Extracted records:
<<<<

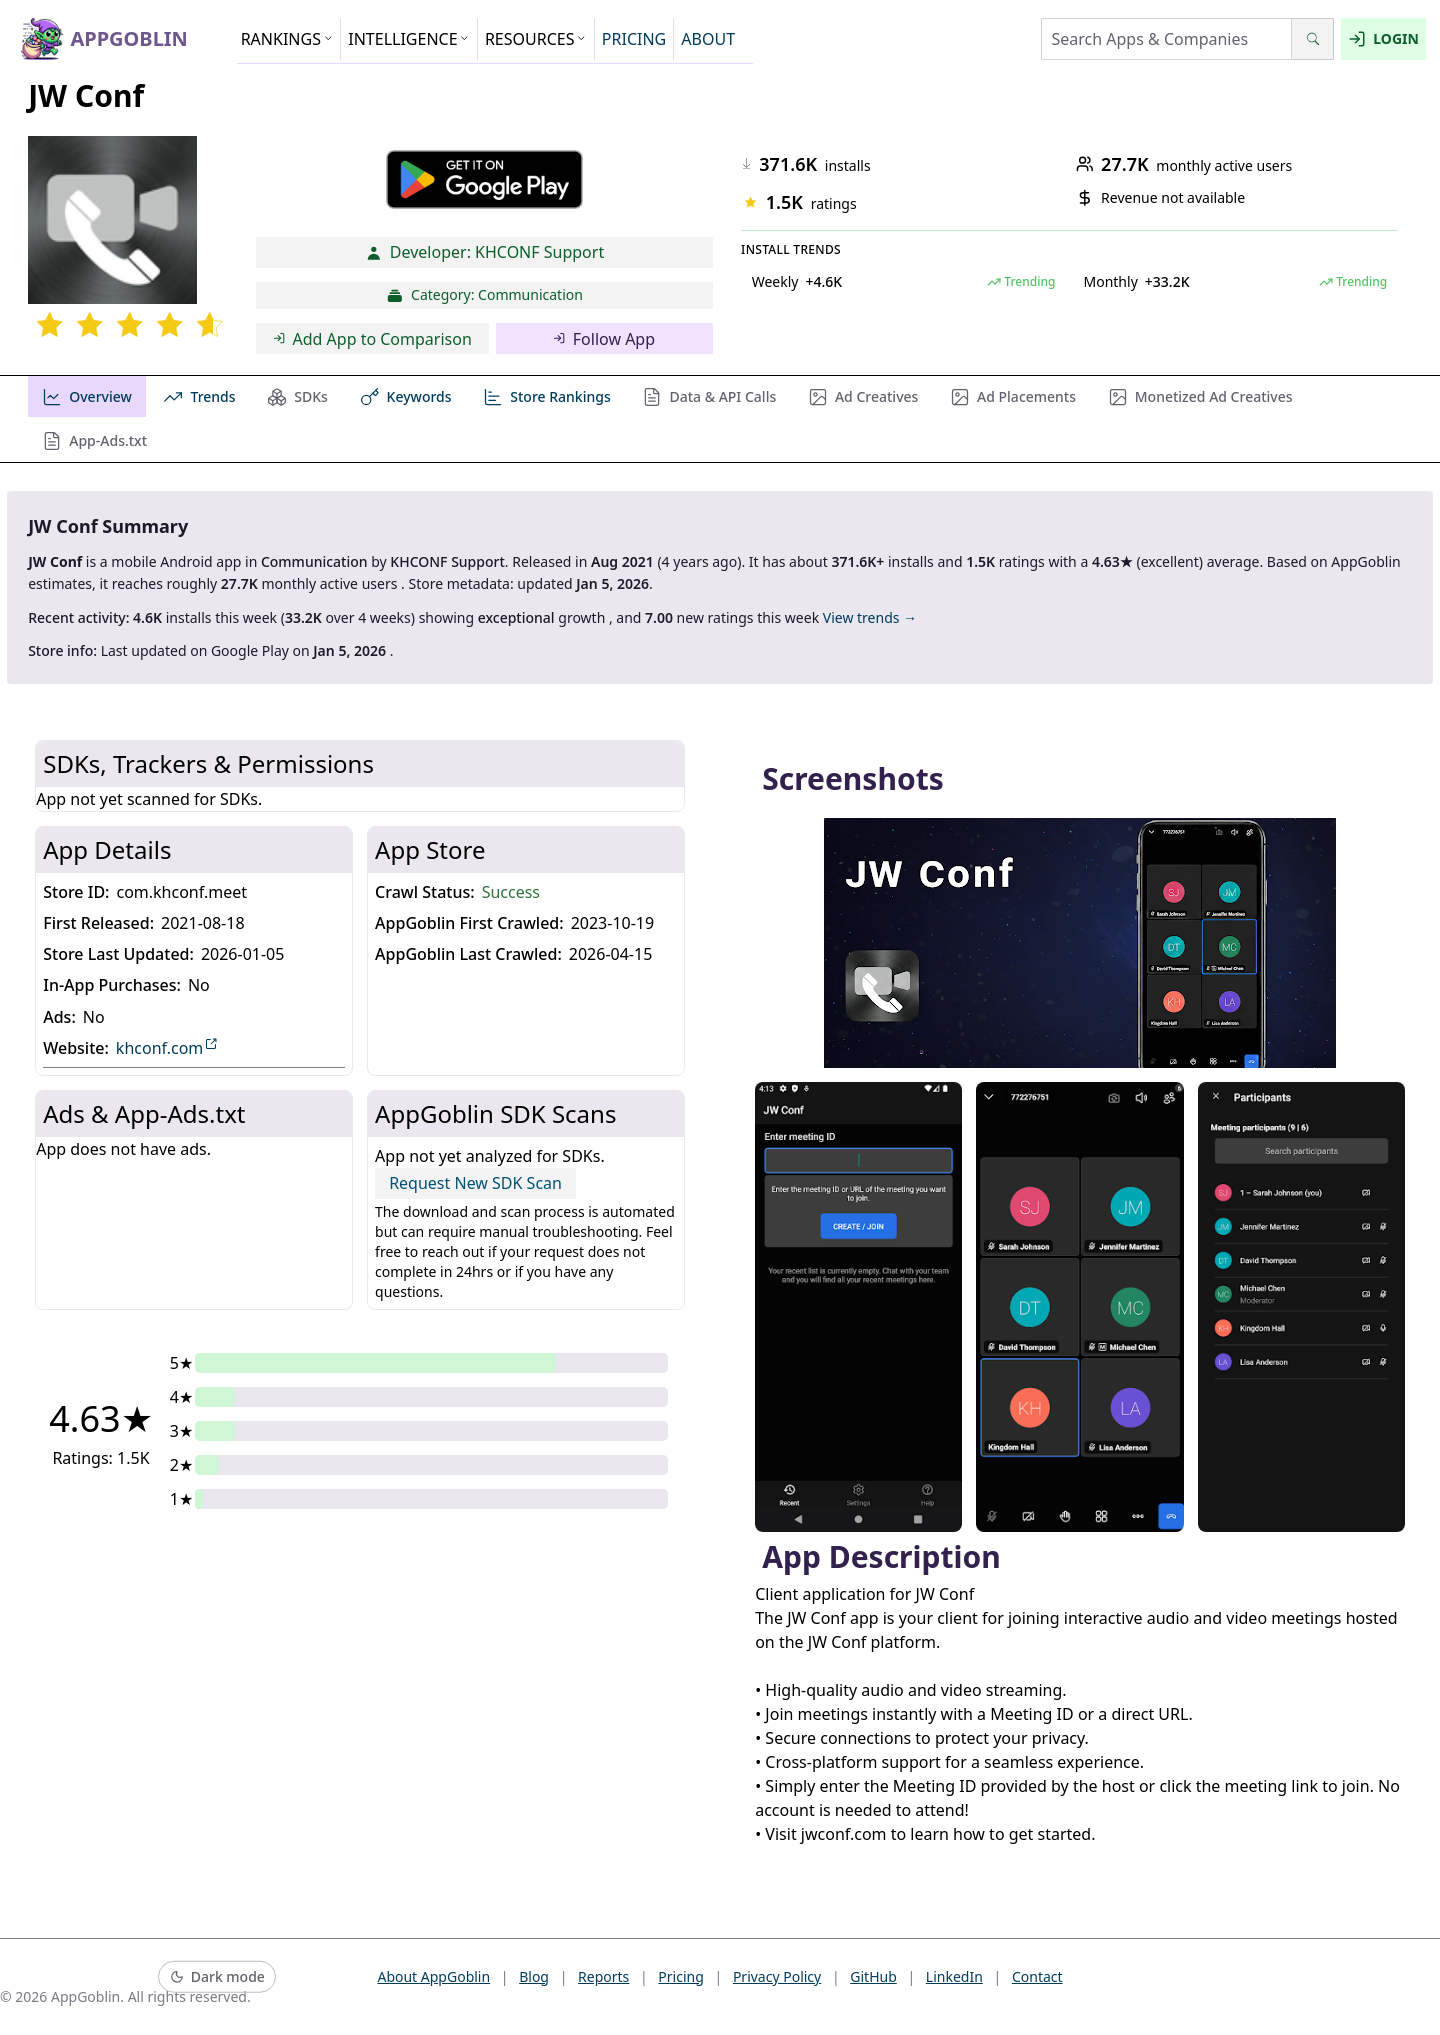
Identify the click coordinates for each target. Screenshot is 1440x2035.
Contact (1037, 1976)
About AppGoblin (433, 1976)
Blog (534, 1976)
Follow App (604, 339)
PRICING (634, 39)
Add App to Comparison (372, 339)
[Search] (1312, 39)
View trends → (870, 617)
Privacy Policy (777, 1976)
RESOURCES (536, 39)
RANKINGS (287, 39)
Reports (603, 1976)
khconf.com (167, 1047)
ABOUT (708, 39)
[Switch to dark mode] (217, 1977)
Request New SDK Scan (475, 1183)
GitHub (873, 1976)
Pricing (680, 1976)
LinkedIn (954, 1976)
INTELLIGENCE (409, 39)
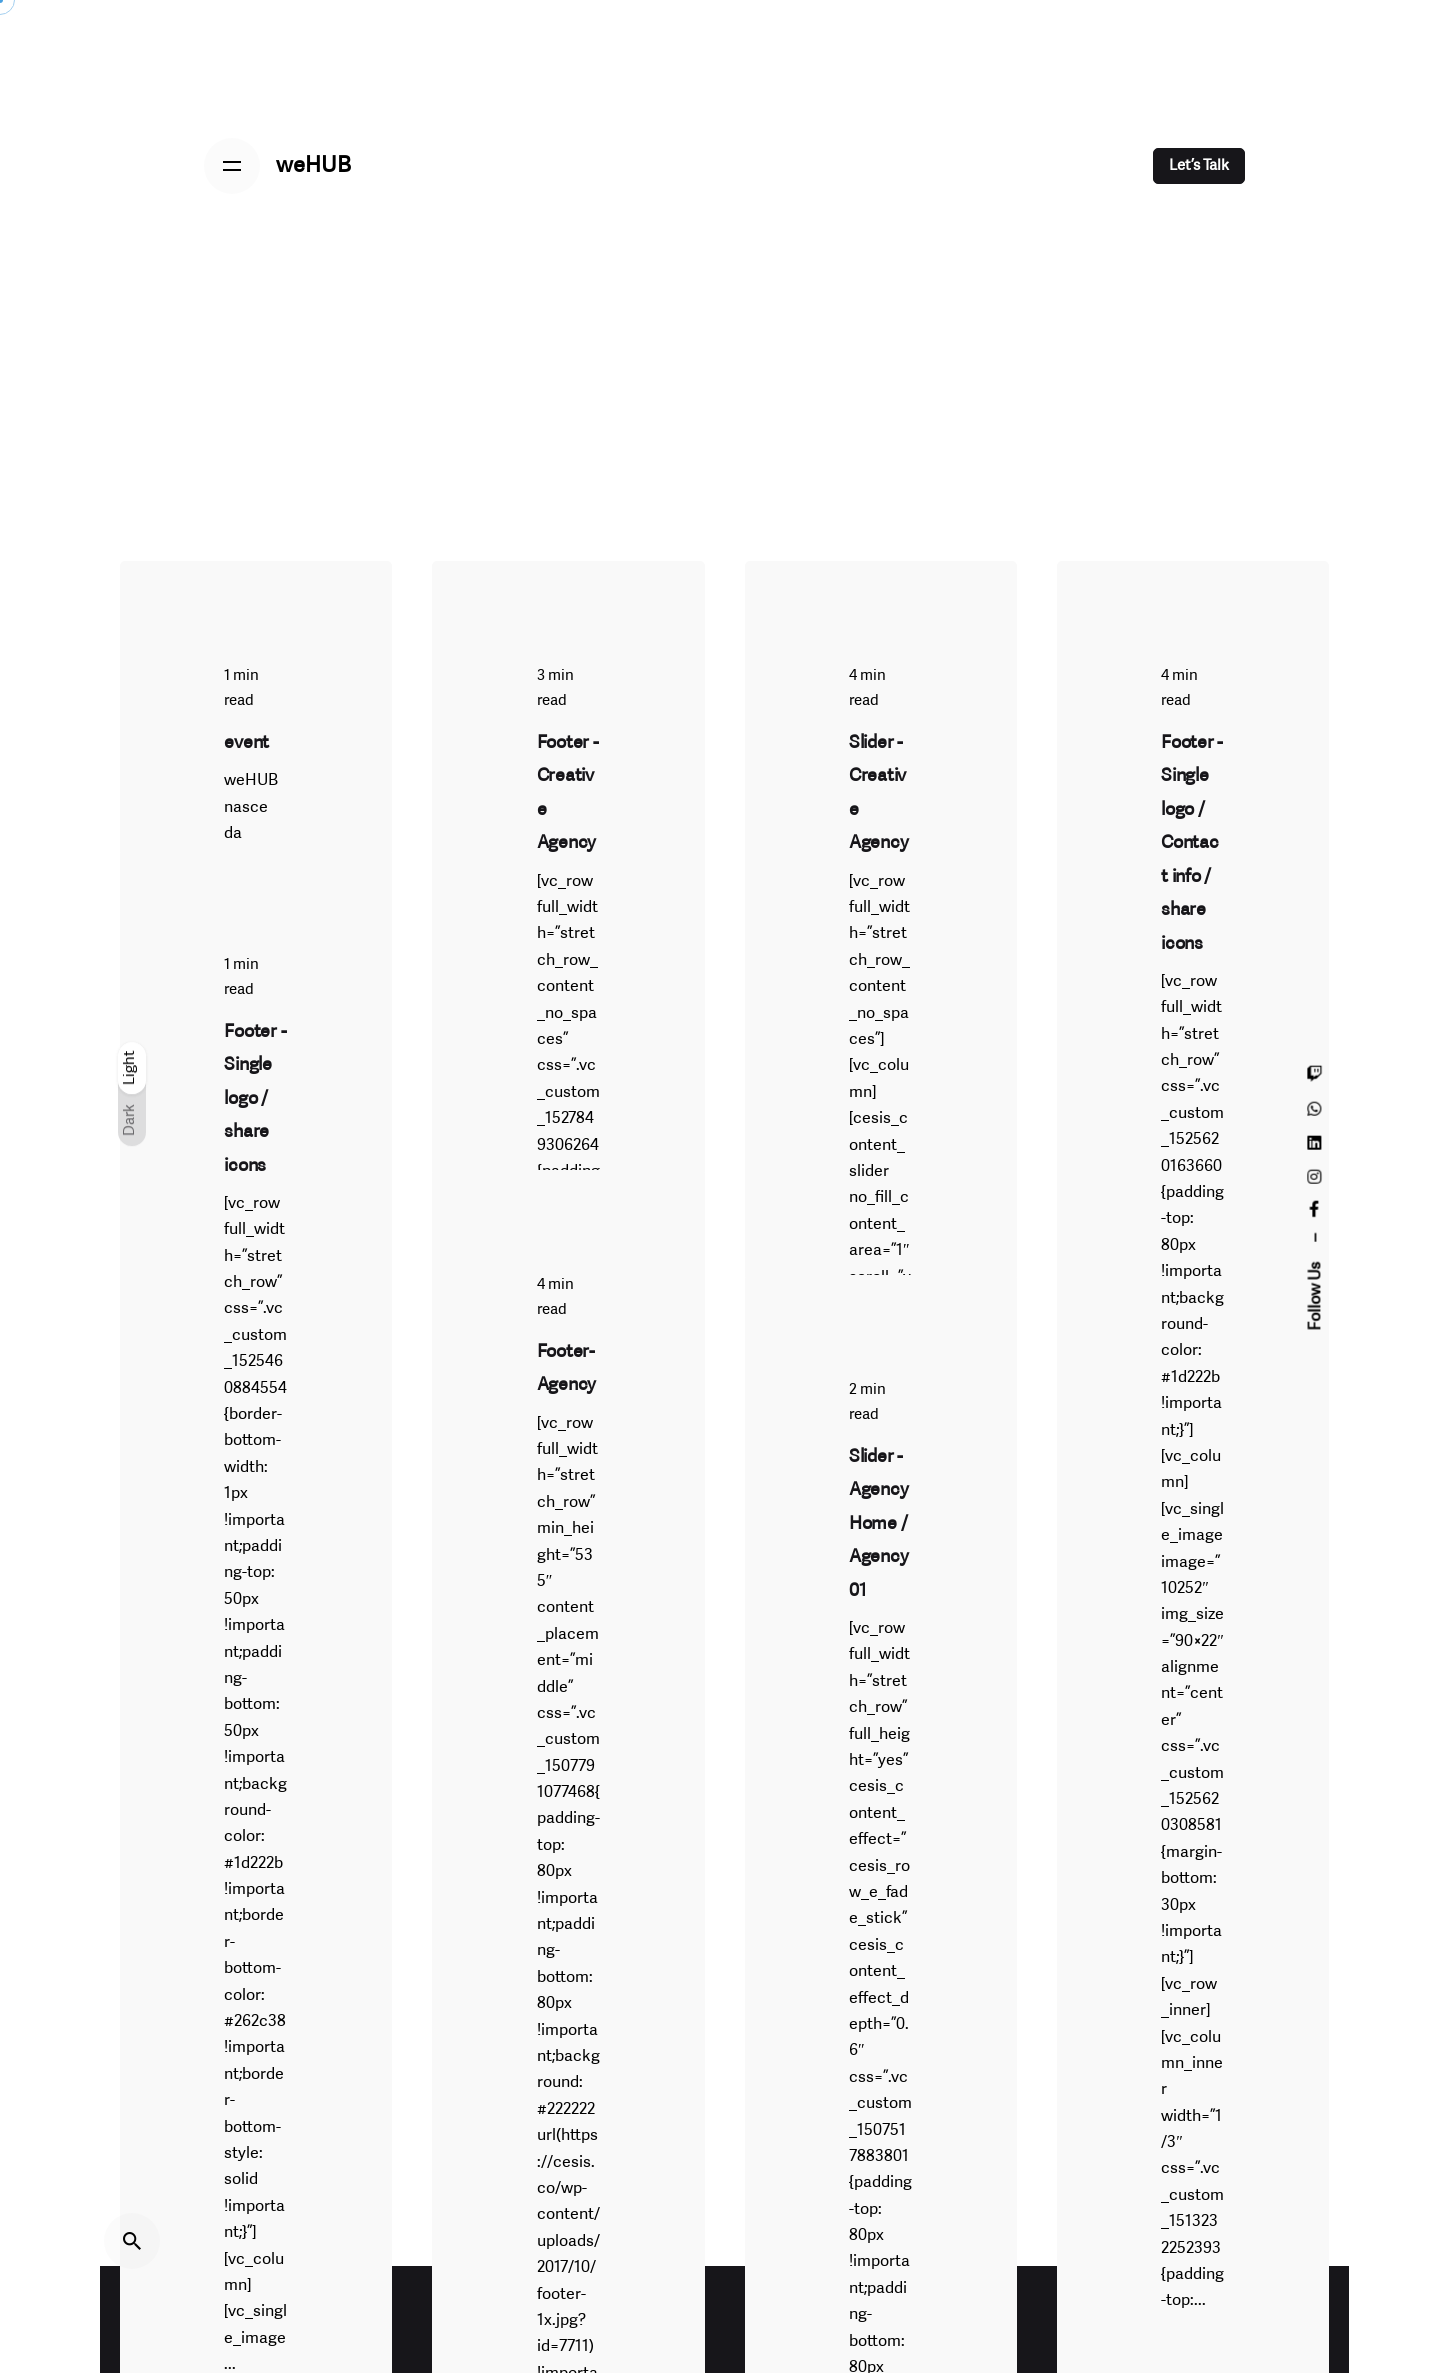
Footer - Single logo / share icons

>>>>

All lines from the beginning of the entries above to the line containing "RANKINGS (287, 39)", inclusive, should be printed exactly, apart from the pictures.

- Exercise result -
Identify the click coordinates for each target. Screenshot is 1440x2035.
Contact (1037, 1976)
About AppGoblin (433, 1976)
Blog (534, 1976)
Follow App (604, 339)
PRICING (634, 39)
Add App to Comparison (372, 339)
[Search] (1312, 39)
View trends → (870, 617)
Privacy Policy (777, 1976)
RESOURCES (536, 39)
RANKINGS (287, 39)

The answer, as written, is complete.